[Records shown — start]

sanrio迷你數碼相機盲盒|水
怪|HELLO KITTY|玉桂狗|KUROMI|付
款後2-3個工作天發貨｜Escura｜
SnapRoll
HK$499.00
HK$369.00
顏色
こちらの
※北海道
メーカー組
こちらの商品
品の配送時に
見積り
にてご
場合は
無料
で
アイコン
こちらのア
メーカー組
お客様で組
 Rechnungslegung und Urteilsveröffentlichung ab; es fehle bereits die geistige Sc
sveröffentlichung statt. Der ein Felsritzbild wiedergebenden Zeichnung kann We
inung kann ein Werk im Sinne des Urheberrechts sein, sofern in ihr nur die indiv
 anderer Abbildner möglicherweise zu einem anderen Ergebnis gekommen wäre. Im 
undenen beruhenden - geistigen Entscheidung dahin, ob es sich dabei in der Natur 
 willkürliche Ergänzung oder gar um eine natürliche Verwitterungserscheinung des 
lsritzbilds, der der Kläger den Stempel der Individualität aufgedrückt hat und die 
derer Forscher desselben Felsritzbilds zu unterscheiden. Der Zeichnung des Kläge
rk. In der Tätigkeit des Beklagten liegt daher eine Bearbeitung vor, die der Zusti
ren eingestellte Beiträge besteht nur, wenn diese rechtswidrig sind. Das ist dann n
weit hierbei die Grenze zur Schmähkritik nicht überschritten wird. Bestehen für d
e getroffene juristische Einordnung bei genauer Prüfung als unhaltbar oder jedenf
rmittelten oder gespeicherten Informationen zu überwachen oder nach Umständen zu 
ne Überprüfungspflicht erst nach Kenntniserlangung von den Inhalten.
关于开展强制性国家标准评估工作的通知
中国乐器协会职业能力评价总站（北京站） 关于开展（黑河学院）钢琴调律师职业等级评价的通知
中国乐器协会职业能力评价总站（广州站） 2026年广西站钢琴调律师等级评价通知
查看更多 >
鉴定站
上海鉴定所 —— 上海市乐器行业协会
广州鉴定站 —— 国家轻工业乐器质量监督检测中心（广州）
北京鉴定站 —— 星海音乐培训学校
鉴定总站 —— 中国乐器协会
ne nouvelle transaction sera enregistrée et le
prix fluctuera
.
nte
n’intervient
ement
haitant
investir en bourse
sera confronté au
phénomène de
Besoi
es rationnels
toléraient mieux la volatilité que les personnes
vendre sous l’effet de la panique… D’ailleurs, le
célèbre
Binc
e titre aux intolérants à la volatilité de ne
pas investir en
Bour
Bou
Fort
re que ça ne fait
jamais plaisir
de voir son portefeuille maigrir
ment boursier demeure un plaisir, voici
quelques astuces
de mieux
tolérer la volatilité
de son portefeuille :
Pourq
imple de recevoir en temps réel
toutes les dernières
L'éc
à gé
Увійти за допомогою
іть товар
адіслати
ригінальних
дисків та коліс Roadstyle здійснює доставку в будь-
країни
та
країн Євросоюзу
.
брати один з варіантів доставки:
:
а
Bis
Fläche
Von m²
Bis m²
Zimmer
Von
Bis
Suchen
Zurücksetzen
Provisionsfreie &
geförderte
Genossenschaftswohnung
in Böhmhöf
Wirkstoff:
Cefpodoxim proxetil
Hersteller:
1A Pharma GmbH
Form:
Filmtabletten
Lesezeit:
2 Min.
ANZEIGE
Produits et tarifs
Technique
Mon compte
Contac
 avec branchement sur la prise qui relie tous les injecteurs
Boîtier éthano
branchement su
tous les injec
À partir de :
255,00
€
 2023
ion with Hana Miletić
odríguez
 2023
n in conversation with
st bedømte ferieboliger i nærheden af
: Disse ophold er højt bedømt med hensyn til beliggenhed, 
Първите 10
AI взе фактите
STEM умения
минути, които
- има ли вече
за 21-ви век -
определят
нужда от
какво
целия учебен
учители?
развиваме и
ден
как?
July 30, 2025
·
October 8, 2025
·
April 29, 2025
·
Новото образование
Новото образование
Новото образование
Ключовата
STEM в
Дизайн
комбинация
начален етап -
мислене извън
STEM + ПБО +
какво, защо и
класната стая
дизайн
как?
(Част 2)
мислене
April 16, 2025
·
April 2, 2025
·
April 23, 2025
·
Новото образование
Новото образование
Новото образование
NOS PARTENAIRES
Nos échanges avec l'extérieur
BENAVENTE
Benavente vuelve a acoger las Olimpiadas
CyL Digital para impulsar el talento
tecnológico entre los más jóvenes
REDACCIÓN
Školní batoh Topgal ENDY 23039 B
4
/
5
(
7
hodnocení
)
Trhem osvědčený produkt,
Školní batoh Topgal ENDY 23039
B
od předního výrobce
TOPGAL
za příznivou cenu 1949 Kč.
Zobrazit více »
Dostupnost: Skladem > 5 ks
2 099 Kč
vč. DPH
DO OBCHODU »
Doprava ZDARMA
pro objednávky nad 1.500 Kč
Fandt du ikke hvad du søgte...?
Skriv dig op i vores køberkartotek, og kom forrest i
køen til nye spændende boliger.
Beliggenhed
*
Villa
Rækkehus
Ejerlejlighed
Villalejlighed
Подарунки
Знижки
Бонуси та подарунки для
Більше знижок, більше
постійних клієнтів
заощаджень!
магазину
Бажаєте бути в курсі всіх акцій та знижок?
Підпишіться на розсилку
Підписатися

[Records shown — finish]

The task:
Show all of the lines above in which "mieux" is present.

Task output:
toléraient mieux la volatilité que les personnes
de mieux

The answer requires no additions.